> _PROBLEM_
Produce an exact transcript of all the records.

|---|

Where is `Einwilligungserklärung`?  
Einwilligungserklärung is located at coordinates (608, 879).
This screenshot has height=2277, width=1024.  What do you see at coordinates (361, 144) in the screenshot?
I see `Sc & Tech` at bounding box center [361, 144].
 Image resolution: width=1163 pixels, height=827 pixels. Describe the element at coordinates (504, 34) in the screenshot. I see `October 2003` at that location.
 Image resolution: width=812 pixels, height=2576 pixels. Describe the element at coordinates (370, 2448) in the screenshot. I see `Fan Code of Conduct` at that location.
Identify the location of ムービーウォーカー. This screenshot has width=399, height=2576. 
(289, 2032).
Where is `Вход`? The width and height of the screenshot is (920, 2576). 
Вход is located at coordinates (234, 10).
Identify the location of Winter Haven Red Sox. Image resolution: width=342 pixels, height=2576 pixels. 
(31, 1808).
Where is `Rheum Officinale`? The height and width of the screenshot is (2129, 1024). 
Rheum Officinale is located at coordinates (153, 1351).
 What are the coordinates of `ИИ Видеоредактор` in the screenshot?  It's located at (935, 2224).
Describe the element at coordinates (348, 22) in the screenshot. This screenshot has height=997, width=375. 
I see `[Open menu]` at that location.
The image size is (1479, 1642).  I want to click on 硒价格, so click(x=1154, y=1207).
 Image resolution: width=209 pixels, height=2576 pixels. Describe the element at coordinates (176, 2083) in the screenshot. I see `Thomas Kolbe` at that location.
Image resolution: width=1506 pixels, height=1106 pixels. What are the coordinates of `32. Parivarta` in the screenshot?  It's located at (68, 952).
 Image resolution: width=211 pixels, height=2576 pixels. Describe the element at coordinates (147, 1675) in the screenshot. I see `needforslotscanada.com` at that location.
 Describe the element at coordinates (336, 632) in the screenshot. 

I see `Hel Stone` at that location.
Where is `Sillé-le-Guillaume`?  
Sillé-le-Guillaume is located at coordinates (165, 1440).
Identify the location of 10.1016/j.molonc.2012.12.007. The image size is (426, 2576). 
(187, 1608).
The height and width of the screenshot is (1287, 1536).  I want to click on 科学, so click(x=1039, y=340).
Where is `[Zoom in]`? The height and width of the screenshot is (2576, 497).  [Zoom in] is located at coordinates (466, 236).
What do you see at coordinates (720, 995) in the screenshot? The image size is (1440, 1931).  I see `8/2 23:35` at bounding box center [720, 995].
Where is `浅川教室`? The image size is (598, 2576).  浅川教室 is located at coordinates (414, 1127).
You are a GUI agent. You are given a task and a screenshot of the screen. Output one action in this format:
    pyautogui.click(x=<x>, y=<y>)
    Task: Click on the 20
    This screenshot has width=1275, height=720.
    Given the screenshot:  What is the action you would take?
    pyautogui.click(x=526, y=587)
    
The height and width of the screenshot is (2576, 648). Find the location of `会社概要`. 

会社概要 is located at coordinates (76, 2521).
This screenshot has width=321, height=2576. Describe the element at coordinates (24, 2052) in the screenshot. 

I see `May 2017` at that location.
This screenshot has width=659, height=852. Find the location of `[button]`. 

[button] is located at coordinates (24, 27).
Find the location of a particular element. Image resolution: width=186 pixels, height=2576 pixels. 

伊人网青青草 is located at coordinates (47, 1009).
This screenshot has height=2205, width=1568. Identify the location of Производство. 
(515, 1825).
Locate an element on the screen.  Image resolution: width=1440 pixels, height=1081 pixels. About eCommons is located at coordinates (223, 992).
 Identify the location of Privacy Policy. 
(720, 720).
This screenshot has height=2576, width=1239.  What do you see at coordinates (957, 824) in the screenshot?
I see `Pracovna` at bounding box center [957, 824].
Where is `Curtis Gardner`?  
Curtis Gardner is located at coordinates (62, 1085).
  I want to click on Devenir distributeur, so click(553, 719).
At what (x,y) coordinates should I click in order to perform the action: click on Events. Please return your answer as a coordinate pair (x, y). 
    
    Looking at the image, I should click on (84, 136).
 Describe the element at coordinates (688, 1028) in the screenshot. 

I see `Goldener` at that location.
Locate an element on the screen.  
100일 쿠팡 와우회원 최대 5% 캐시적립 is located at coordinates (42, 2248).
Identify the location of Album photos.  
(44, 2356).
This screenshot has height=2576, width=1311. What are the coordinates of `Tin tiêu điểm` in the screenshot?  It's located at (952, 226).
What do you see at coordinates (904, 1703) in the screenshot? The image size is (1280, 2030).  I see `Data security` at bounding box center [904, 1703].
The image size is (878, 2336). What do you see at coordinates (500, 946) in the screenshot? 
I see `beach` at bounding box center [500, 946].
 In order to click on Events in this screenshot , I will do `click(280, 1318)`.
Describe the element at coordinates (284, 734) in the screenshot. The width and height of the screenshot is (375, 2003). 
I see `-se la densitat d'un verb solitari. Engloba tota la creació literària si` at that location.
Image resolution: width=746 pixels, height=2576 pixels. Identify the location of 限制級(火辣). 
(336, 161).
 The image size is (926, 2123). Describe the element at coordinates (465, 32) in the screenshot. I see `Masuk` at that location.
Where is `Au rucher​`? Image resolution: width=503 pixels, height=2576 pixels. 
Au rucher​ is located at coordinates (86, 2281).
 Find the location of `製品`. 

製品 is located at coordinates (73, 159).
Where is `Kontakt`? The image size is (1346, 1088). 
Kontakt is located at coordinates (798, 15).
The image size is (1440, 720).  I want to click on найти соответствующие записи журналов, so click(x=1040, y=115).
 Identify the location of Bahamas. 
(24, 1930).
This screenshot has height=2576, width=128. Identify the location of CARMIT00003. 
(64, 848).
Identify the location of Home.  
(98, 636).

|---|

> _RESPONSE AREA_
Where is `Einwilligungserklärung`?  
Einwilligungserklärung is located at coordinates (608, 879).
This screenshot has height=2277, width=1024.  What do you see at coordinates (361, 144) in the screenshot?
I see `Sc & Tech` at bounding box center [361, 144].
 Image resolution: width=1163 pixels, height=827 pixels. Describe the element at coordinates (504, 34) in the screenshot. I see `October 2003` at that location.
 Image resolution: width=812 pixels, height=2576 pixels. Describe the element at coordinates (370, 2448) in the screenshot. I see `Fan Code of Conduct` at that location.
Identify the location of ムービーウォーカー. This screenshot has width=399, height=2576. 
(289, 2032).
Where is `Вход`? The width and height of the screenshot is (920, 2576). 
Вход is located at coordinates (234, 10).
Identify the location of Winter Haven Red Sox. Image resolution: width=342 pixels, height=2576 pixels. 
(31, 1808).
Where is `Rheum Officinale`? The height and width of the screenshot is (2129, 1024). 
Rheum Officinale is located at coordinates (153, 1351).
 What are the coordinates of `ИИ Видеоредактор` in the screenshot?  It's located at (935, 2224).
Describe the element at coordinates (348, 22) in the screenshot. This screenshot has height=997, width=375. 
I see `[Open menu]` at that location.
The image size is (1479, 1642).  I want to click on 硒价格, so click(x=1154, y=1207).
 Image resolution: width=209 pixels, height=2576 pixels. Describe the element at coordinates (176, 2083) in the screenshot. I see `Thomas Kolbe` at that location.
Image resolution: width=1506 pixels, height=1106 pixels. What are the coordinates of `32. Parivarta` in the screenshot?  It's located at (68, 952).
 Image resolution: width=211 pixels, height=2576 pixels. Describe the element at coordinates (147, 1675) in the screenshot. I see `needforslotscanada.com` at that location.
 Describe the element at coordinates (336, 632) in the screenshot. 

I see `Hel Stone` at that location.
Where is `Sillé-le-Guillaume`?  
Sillé-le-Guillaume is located at coordinates (165, 1440).
Identify the location of 10.1016/j.molonc.2012.12.007. The image size is (426, 2576). 
(187, 1608).
The height and width of the screenshot is (1287, 1536).  I want to click on 科学, so click(x=1039, y=340).
Where is `[Zoom in]`? The height and width of the screenshot is (2576, 497).  [Zoom in] is located at coordinates (466, 236).
What do you see at coordinates (720, 995) in the screenshot? The image size is (1440, 1931).  I see `8/2 23:35` at bounding box center [720, 995].
Where is `浅川教室`? The image size is (598, 2576).  浅川教室 is located at coordinates (414, 1127).
You are a GUI agent. You are given a task and a screenshot of the screen. Output one action in this format:
    pyautogui.click(x=<x>, y=<y>)
    Task: Click on the 20
    This screenshot has width=1275, height=720.
    Given the screenshot:  What is the action you would take?
    pyautogui.click(x=526, y=587)
    
The height and width of the screenshot is (2576, 648). Find the location of `会社概要`. 

会社概要 is located at coordinates (76, 2521).
This screenshot has width=321, height=2576. Describe the element at coordinates (24, 2052) in the screenshot. 

I see `May 2017` at that location.
This screenshot has width=659, height=852. Find the location of `[button]`. 

[button] is located at coordinates (24, 27).
Find the location of a particular element. Image resolution: width=186 pixels, height=2576 pixels. 

伊人网青青草 is located at coordinates (47, 1009).
This screenshot has height=2205, width=1568. Identify the location of Производство. 
(515, 1825).
Locate an element on the screen.  Image resolution: width=1440 pixels, height=1081 pixels. About eCommons is located at coordinates (223, 992).
 Identify the location of Privacy Policy. 
(720, 720).
This screenshot has height=2576, width=1239.  What do you see at coordinates (957, 824) in the screenshot?
I see `Pracovna` at bounding box center [957, 824].
Where is `Curtis Gardner`?  
Curtis Gardner is located at coordinates (62, 1085).
  I want to click on Devenir distributeur, so click(553, 719).
At what (x,y) coordinates should I click in order to perform the action: click on Events. Please return your answer as a coordinate pair (x, y). 
    
    Looking at the image, I should click on (84, 136).
 Describe the element at coordinates (688, 1028) in the screenshot. 

I see `Goldener` at that location.
Locate an element on the screen.  
100일 쿠팡 와우회원 최대 5% 캐시적립 is located at coordinates (42, 2248).
Identify the location of Album photos.  
(44, 2356).
This screenshot has height=2576, width=1311. What are the coordinates of `Tin tiêu điểm` in the screenshot?  It's located at (952, 226).
What do you see at coordinates (904, 1703) in the screenshot? The image size is (1280, 2030).  I see `Data security` at bounding box center [904, 1703].
The image size is (878, 2336). What do you see at coordinates (500, 946) in the screenshot? 
I see `beach` at bounding box center [500, 946].
 In order to click on Events in this screenshot , I will do `click(280, 1318)`.
Describe the element at coordinates (284, 734) in the screenshot. The width and height of the screenshot is (375, 2003). 
I see `-se la densitat d'un verb solitari. Engloba tota la creació literària si` at that location.
Image resolution: width=746 pixels, height=2576 pixels. Identify the location of 限制級(火辣). 
(336, 161).
 The image size is (926, 2123). Describe the element at coordinates (465, 32) in the screenshot. I see `Masuk` at that location.
Where is `Au rucher​`? Image resolution: width=503 pixels, height=2576 pixels. 
Au rucher​ is located at coordinates (86, 2281).
 Find the location of `製品`. 

製品 is located at coordinates (73, 159).
Where is `Kontakt`? The image size is (1346, 1088). 
Kontakt is located at coordinates (798, 15).
The image size is (1440, 720).  I want to click on найти соответствующие записи журналов, so click(x=1040, y=115).
 Identify the location of Bahamas. 
(24, 1930).
This screenshot has height=2576, width=128. Identify the location of CARMIT00003. 
(64, 848).
Identify the location of Home.  
(98, 636).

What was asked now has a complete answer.